ATMOSPHERE is said to be everything at football now and the one existing at Cathkin Park, in Glasgow, today is frequently described by visiting nostalgists as eerie, even ghostly. Where once stood crowds of roaring men (few ladies then) today stand only silent trees.

To take a metaphor from the seas, the empty terracing has something of the Marie Celeste about it, lacking only a hastily discarded half-eaten pie and a barely sipped Bovril to complete the picture.

Now all of this could change, with life beginning anew for Third Lanark Football Club, in an imaginative initiative that seeks to involve the wider, multicultural community of Govanhill, not least forming a sporting partnership with local cricketers.

Third Lanark, known as the Hi-Hi’s (supposedly after a ball was booted skywards in the 1890s) was once a great name in Scottish football.

Formed in 1872 by members of the Third Lanarkshire Rifle Volunteers (who trained on Cathkin Braes), the club went on to win many domestic honours and drew a record attendance of 45,455 for a game against Rangers in 1954.
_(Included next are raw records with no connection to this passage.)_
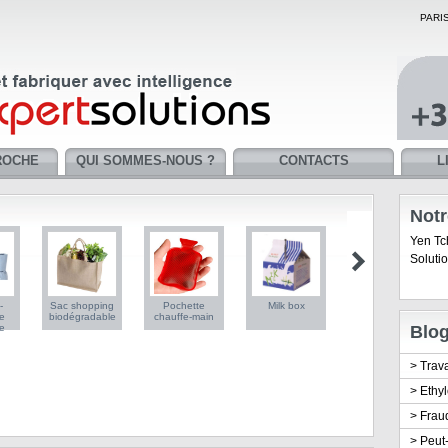
PARI
ROCHE
QUI SOMMES-NOUS ?
CONTACTS
L
Notr
Yen Tc
Soluti
-
Sac shopping
Pochette
Milk box
e
biodégradable
chauffe-main
e
Blo
>
Trava
>
Ethyl
>
Frau
>
Peut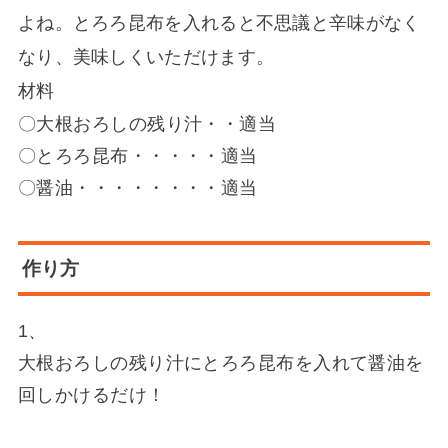
よね。とろろ昆布を入れると不思議と辛味がなく
なり、美味しくいただけます。
材料
〇大根おろしの残り汁・・適当
〇とろろ昆布・・・・・適当
〇醤油・・・・・・・・適当
作り方
1、
大根おろしの残り汁にとろろ昆布を入れて醤油を
回しかけるだけ！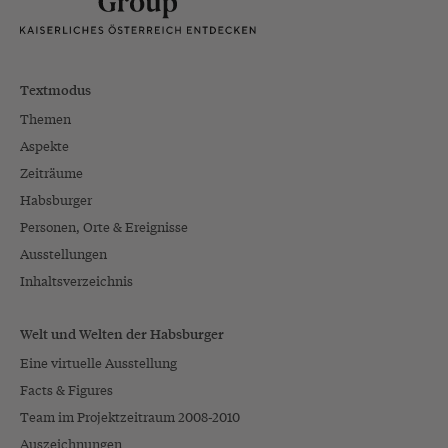
Textmodus
Themen
Aspekte
Zeiträume
Habsburger
Personen, Orte & Ereignisse
Ausstellungen
Inhaltsverzeichnis
Welt und Welten der Habsburger
Eine virtuelle Ausstellung
Facts & Figures
Team im Projektzeitraum 2008-2010
Auszeichnungen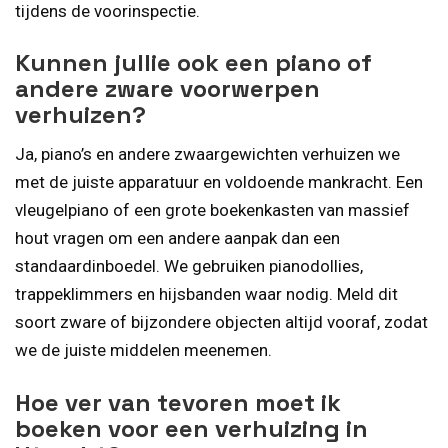
tijdens de voorinspectie.
Kunnen jullie ook een piano of
andere zware voorwerpen
verhuizen?
Ja, piano’s en andere zwaargewichten verhuizen we
met de juiste apparatuur en voldoende mankracht. Een
vleugelpiano of een grote boekenkasten van massief
hout vragen om een andere aanpak dan een
standaardinboedel. We gebruiken pianodollies,
trappeklimmers en hijsbanden waar nodig. Meld dit
soort zware of bijzondere objecten altijd vooraf, zodat
we de juiste middelen meenemen.
Hoe ver van tevoren moet ik
boeken voor een verhuizing in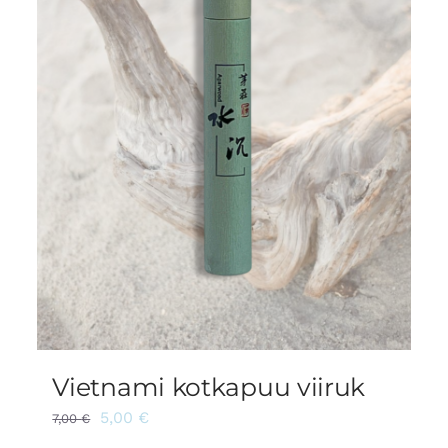
Vietnami kotkapuu viiruk
5,00
€
7,00
€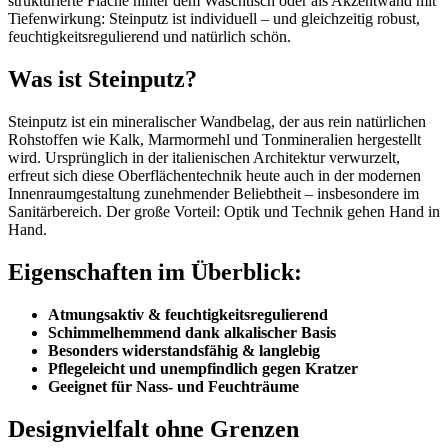
strukturierte Fläche hinter dem Waschtisch oder als Akzentwand mit
Tiefenwirkung: Steinputz ist individuell – und gleichzeitig robust,
feuchtigkeitsregulierend und natürlich schön.
Was ist Steinputz?
Steinputz ist ein mineralischer Wandbelag, der aus rein natürlichen
Rohstoffen wie Kalk, Marmormehl und Tonmineralien hergestellt
wird. Ursprünglich in der italienischen Architektur verwurzelt,
erfreut sich diese Oberflächentechnik heute auch in der modernen
Innenraumgestaltung zunehmender Beliebtheit – insbesondere im
Sanitärbereich. Der große Vorteil: Optik und Technik gehen Hand in
Hand.
Eigenschaften im Überblick:
Atmungsaktiv & feuchtigkeitsregulierend
Schimmelhemmend dank alkalischer Basis
Besonders widerstandsfähig & langlebig
Pflegeleicht und unempfindlich gegen Kratzer
Geeignet für Nass- und Feuchträume
Designvielfalt ohne Grenzen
In 1967, the year Celtic won the European Cup and Rangers were narrowly defeated in the Cup Winners Cup Final, Third Lanark went bust.

But that was the past. And here is the future: the stadium rebuilt and the club re-established as a community-based football and wider sporting body. In truth, the club never went away, with a team still playing in the city’s amateur league.
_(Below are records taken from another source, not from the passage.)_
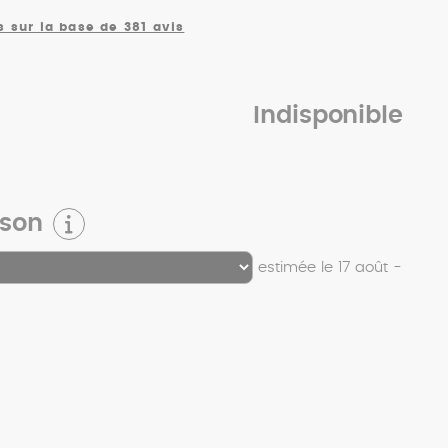
s sur la base de 381 avis
Indisponible
ison
estimée le 17 août -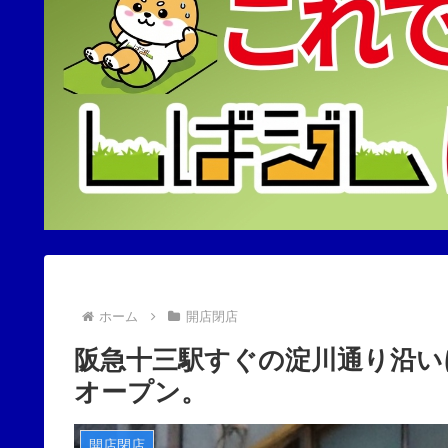
ホーム
開店閉店
阪急十三駅すぐの淀川通り沿い
オープン。
開店閉店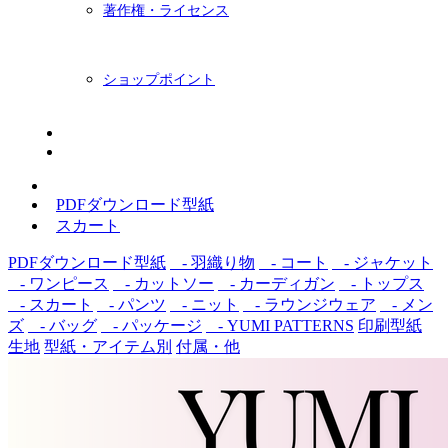
著作権・ライセンス
ショップポイント
ニュースレター
BLOG
PDFダウンロード型紙
スカート
PDFダウンロード型紙
- 羽織り物
- コート
- ジャケット
- ワンピース
- カットソー
- カーディガン
- トップス
- スカート
- パンツ
- ニット
- ラウンジウェア
- メン
ズ
- バッグ
- パッケージ
- YUMI PATTERNS
印刷型紙
生地
型紙・アイテム別
付属・他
Now, after talks with Glasgow City Council, which owns Cathkin Park, the omens are good for rebooting a great brand name that will embrace the area’s Asian and Eastern European communities.

In a week when big-league football showed its brutal face, with the sacking of popular Leicester City manager Claudio Ranieri, this Third Lanark initiative reminds us of, as it were, a more grounded approach to the game, one that is based in a community and not in an investors’ portfolio. Good for Third Lanark: never day die, say Hi-Hi.